Finding Kirsty's voice
BRYAN I want to hear more about our narrator, Kirsty. Was it easy for you to find her voice?
ELY I think that was the only easy thing about the book. Um, for me, it’s about what I hear. And I’m really nosy. And I like to eariwig into people’s conversations. And I think Kirsty’s voice probably came from sitting on a bus, overhearing snatches of conversation. So it was there, embedded.
BRYAN When you start to grasp that voice, it becomes very easy to read the novel. Did you did you read aloud when you were writing it?
ELY Yes.
BRYAN And what did that do for you as a writer?
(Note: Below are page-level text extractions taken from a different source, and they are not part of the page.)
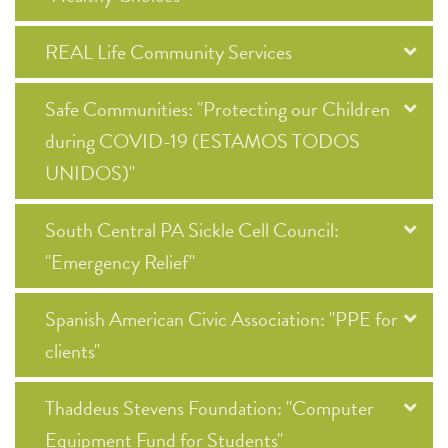
REAL Life Community Services
Safe Communities: "Protecting our Children
during COVID-19 (ESTAMOS TODOS
UNIDOS)"
South Central PA Sickle Cell Council:
"Emergency Relief"
Spanish American Civic Association: "PPE for
clients"
Thaddeus Stevens Foundation: "Computer
Equipment Fund for Students"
ELY If I can’t, if it doesn’t sound right, then it’s not right. You can’t put that bit in. I would go through every single sentence, and I would, I would, I would read every single sentence, and then I would read it again and read it again and I would write. Okay. Where’s the rhythm, where’s the beat? Um, and then I would read maybe a paragraph and I’d go back, I keep going back and I’d read the whole thing and the bits that would have to come out, because it would just - if you stopped and it didn’t sound like somebody talking to you. I mean, Duck Feet is really like 70 monologues and a lot of publishers that would say to me, um, maybe if you change the spelling, maybe if you’d written in proper English, then we might publish it. And I’m like, what do you want me to write? My father has very poorly toes. It doesnae sound right. It just it’s totally wrong. It has to be the way that a 12 year old girl from Renfrew would tell the story. It’s just the way she talks.
Description
In this short video, Ely Percy talks about the power of reading out loud and how they found Kirsty’s narrative voice through overheard conversations.